When my family moved into our current house we were left with a fish tank. I had always wanted a fish tank, and feeling like a kid getting a new pet hamster, went to the pet store and picked out two Oscars, after researching the type of fish I wanted, large, intelligent and with a long lifespan. I had always fished and never gave whether fish had feelings or personalities any thought at all, fish, even Kurt Kobain said they didn’t have any feelings. After a year of having them, I cant express how wrong I was. They have personalities, they are affectionate, they become depressed (neat thing is their colors change with their emotional state), they play and they fear pain. Am I trying to say they sit around pondering the meaning of life, no, they are fish, they do as fish do; however, maybe they could teach us a thing or two. We seem to have a huge problem with just “being” human and result to all kinds of distractions to avoid being human beings. What life is of more value than another? What life form does not seek to live in peace? All life is different, we all are unique expressions of the universe. How wonderful it is to be born a human, to have such an ability to play with mirrors and to see into our true nature. I know, with no doubt, we are truly the universe becoming conscious of itself, how wondrous! This gift, of being human, should be used to protect life, and ensure its health and wellness, not abuse and discard it.
In closing, over the years, I have accumulated five stray cats, and each of them have their own unique personalities, just like people. It may sound strange but, they have taught me a great deal about my narrow views. I know, whenever I would hear someone make such a statement, I would say to myself “Oh my god”, spare me. However, this is the truth, and if we open our minds to the possibility that “animals” are cohabitants of this planet, and not lessor beings, we become able to see each and every animal as a precious brother or sister.
At my zendo, we do not take life, and there is no meat allowed in the temple. Furthermore, we do not kill insects or mice but, try to trap them humanely and release them; that’s if they are a nuisance. We have a couple of mice who run around the zendo, and they have never been an issue; however, I think they moved out as we have not seen them this year. These animals experience many of the same emotions I do, and from what I have observed, revel in life the same way we do. Yes, they are also packed full of instincts, some of them brutal; however, so are we! We are animals, whether we want to believe it or not, and the sooner we realize this, the sooner we will drop the whole “Animals are here to serve mankind”, scratch that, “The world is here to serve mankind”, the sooner we will break through our pride and arrogance and see all life as valuable.
One more point, it is a bit off topic; however, worth mentioning for my Dharma Zen Brother and Sisters who do not see a place for Sila in Zen.
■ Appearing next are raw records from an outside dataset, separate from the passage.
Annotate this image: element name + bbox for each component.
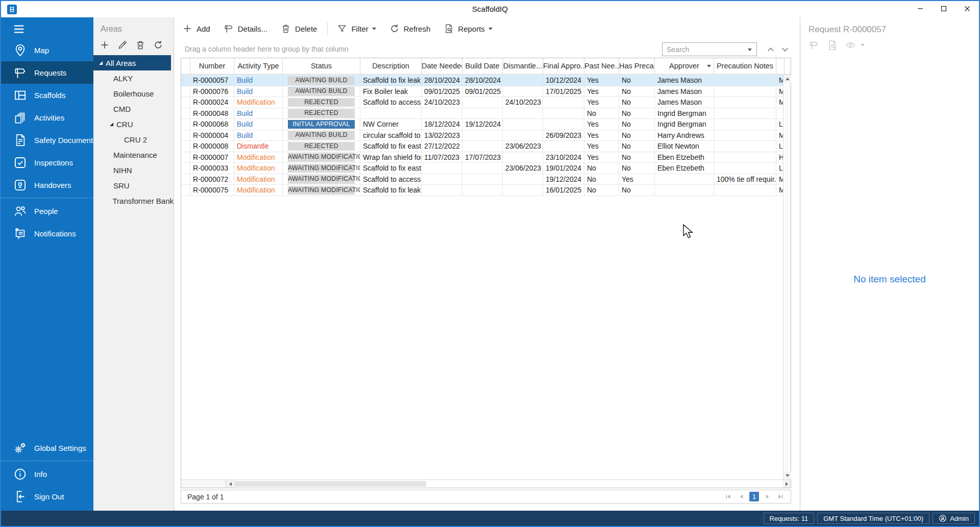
column-header-build-date[interactable]: Build Date	[462, 58, 503, 74]
tree-item-sru[interactable]: SRU	[93, 178, 174, 193]
cell-approver: Eben Etzebeth	[655, 152, 714, 163]
report-icon	[444, 23, 454, 34]
hscroll-track[interactable]	[426, 480, 782, 488]
reports-button[interactable]: Reports	[444, 23, 493, 34]
search-dropdown-caret-icon[interactable]	[748, 49, 752, 51]
sidebar-item-requests[interactable]: Requests	[1, 61, 93, 84]
areas-trash-icon[interactable]	[135, 40, 145, 50]
sidebar-item-info[interactable]: Info	[1, 463, 93, 485]
detail-signpost-icon[interactable]	[808, 40, 819, 51]
sidebar-item-handovers[interactable]: Handovers	[1, 174, 93, 196]
cell-activity-type: Dismantle	[234, 141, 283, 152]
vertical-scrollbar[interactable]	[783, 75, 791, 480]
delete-button[interactable]: Delete	[281, 23, 317, 34]
scroll-up-arrow-icon[interactable]	[783, 75, 791, 83]
column-header-final-appro[interactable]: Final Appro...	[543, 58, 584, 74]
refresh-button[interactable]: Refresh	[389, 23, 431, 34]
search-prev-chevron-up-icon[interactable]	[765, 44, 776, 55]
details-button[interactable]: Details...	[224, 23, 267, 34]
grid-row-R-0000024[interactable]: R-0000024ModificationREJECTEDScaffold to…	[181, 97, 783, 108]
column-filter-caret-icon[interactable]	[707, 65, 711, 67]
grid-row-R-0000008[interactable]: R-0000008DismantleREJECTEDScaffold to fi…	[181, 141, 783, 152]
areas-refresh-icon[interactable]	[153, 40, 163, 50]
tree-item-nihn[interactable]: NIHN	[93, 162, 174, 178]
tree-item-maintenance[interactable]: Maintenance	[93, 147, 174, 162]
tree-expander-icon[interactable]	[109, 122, 116, 127]
areas-pencil-icon[interactable]	[117, 40, 128, 50]
maximize-icon[interactable]	[932, 1, 955, 16]
tree-item-cru-2[interactable]: CRU 2	[93, 132, 174, 147]
areas-plus-icon[interactable]	[100, 40, 110, 50]
sidebar-item-map[interactable]: Map	[1, 39, 93, 61]
horizontal-scrollbar[interactable]	[181, 480, 791, 488]
signpost-icon	[13, 66, 27, 80]
last-page-icon[interactable]	[775, 492, 786, 502]
column-header-dismantle[interactable]: Dismantle...	[503, 58, 543, 74]
search-next-chevron-down-icon[interactable]	[779, 44, 791, 55]
detail-report-icon[interactable]	[827, 40, 838, 51]
grid-row-R-0000068[interactable]: R-0000068BuildINITIAL APPROVALNW Corner1…	[181, 119, 783, 130]
grid-row-R-0000048[interactable]: R-0000048BuildREJECTEDNoNoIngrid Bergman	[181, 108, 783, 119]
column-header-past-nee[interactable]: Past Nee...	[584, 58, 619, 74]
grid-row-R-0000057[interactable]: R-0000057BuildAWAITING BUILDScaffold to …	[181, 75, 783, 86]
column-header-date-needed[interactable]: Date Needed	[422, 58, 462, 74]
first-page-icon[interactable]	[723, 492, 733, 502]
column-header-precaution-notes[interactable]: Precaution Notes	[714, 58, 776, 74]
scroll-left-arrow-icon[interactable]	[226, 480, 234, 488]
sidebar-item-safety-documents[interactable]: Safety Documents	[1, 129, 93, 151]
sidebar-item-sign-out[interactable]: Sign Out	[1, 485, 93, 508]
sidebar-item-global-settings[interactable]: Global Settings	[1, 437, 93, 459]
sidebar-item-label: Scaffolds	[34, 91, 65, 100]
cell-has-precautions: No	[619, 185, 655, 196]
scroll-down-arrow-icon[interactable]	[783, 472, 791, 480]
previous-page-icon[interactable]	[736, 492, 746, 502]
hamburger-menu-icon[interactable]	[12, 23, 28, 37]
tree-item-cru[interactable]: CRU	[93, 116, 174, 132]
tree-expander-icon[interactable]	[99, 61, 106, 65]
tree-item-transformer-bank[interactable]: Transformer Bank	[93, 193, 174, 208]
sidebar-item-notifications[interactable]: Notifications	[1, 222, 93, 245]
detail-eye-icon[interactable]	[845, 40, 856, 51]
sidebar-item-people[interactable]: People	[1, 200, 93, 222]
filter-button[interactable]: Filter	[337, 23, 376, 34]
column-header-blank[interactable]	[181, 58, 190, 74]
grid-row-R-0000004[interactable]: R-0000004BuildAWAITING BUILDcircular sca…	[181, 130, 783, 141]
hscroll-thumb[interactable]	[234, 481, 426, 487]
frozen-column-splitter[interactable]	[181, 480, 226, 488]
add-button[interactable]: Add	[182, 23, 210, 34]
sidebar-divider	[1, 198, 93, 198]
sidebar-item-activities[interactable]: Activities	[1, 106, 93, 129]
tree-item-all-areas[interactable]: All Areas	[93, 55, 171, 70]
cell-past-needed: Yes	[584, 86, 619, 97]
column-header-status[interactable]: Status	[283, 58, 360, 74]
grid-row-R-0000072[interactable]: R-0000072ModificationAWAITING MODIFICATI…	[181, 174, 783, 185]
column-header-blank[interactable]	[776, 58, 785, 74]
grid-row-R-0000033[interactable]: R-0000033ModificationAWAITING MODIFICATI…	[181, 163, 783, 174]
tree-item-label: CRU	[116, 120, 133, 129]
page-indicator: Page 1 of 1	[187, 493, 224, 501]
grid-row-R-0000007[interactable]: R-0000007ModificationAWAITING MODIFICATI…	[181, 152, 783, 163]
cell-dismantle-date: 24/10/2023	[503, 97, 543, 108]
search-combobox[interactable]	[662, 42, 757, 56]
sidebar-item-inspections[interactable]: Inspections	[1, 151, 93, 174]
detail-dropdown-caret-icon[interactable]	[861, 44, 865, 46]
scroll-right-arrow-icon[interactable]	[782, 480, 791, 488]
tree-item-boilerhouse[interactable]: Boilerhouse	[93, 86, 174, 101]
close-icon[interactable]	[955, 1, 979, 16]
sidebar-item-scaffolds[interactable]: Scaffolds	[1, 84, 93, 106]
tree-item-alky[interactable]: ALKY	[93, 70, 174, 86]
search-input[interactable]	[666, 43, 742, 55]
grid-row-R-0000076[interactable]: R-0000076BuildAWAITING BUILDFix Boiler l…	[181, 86, 783, 98]
current-page-button[interactable]: 1	[749, 492, 759, 501]
column-header-has-preca[interactable]: Has Preca...	[619, 58, 655, 74]
main-panel: AddDetails...DeleteFilterRefreshReports …	[174, 17, 800, 511]
minimize-icon[interactable]	[909, 1, 932, 16]
column-header-number[interactable]: Number	[190, 58, 234, 74]
grid-row-R-0000075[interactable]: R-0000075ModificationAWAITING MODIFICATI…	[181, 185, 783, 196]
tree-item-cmd[interactable]: CMD	[93, 101, 174, 116]
next-page-icon[interactable]	[762, 492, 772, 502]
column-header-activity-type[interactable]: Activity Type	[234, 58, 283, 74]
column-header-approver[interactable]: Approver	[655, 58, 714, 74]
cell-number: R-0000004	[190, 130, 234, 141]
column-header-description[interactable]: Description	[360, 58, 422, 74]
Sila is a great tool to aid us in correcting our ignorant behavior, just long enough for us to begin healing and growing. The above story is a great example of the value of sila and how this temporary framework can give us the structure needed to build our own foundation. The vow of “Not taking life” seems like a daunting task, no? Saving and protecting all sentient beings? First of all, it all starts with you and some hard work, and from this hard work, we naturally begin to awaken from our slumber and grow open and vast. Even simple karma, such as spraying your animals, supporting no-kill shelters, looking at animals with an open heart, or ushering an insect out of window, versus crushing it, are all seeds of Dharma. As a result of our actions, our heart grows open and wide, expand outward we embrace all life equally, thus reclaiming our true place as Buddhas. The more we awaken these seeds, the more we cut out the roots of ignorance and allow our ture nature to bloom. With this simple vow, we embody the Dharma and our actions manifest into the world, quickening the wondrous manifestation of our true Dharma Body.
PS – I have nothing against those who hunt or fish for food, actually, the contrary. In my view, it is a much more humane to take life with a high caliper rifle than the modern methods of slaughter.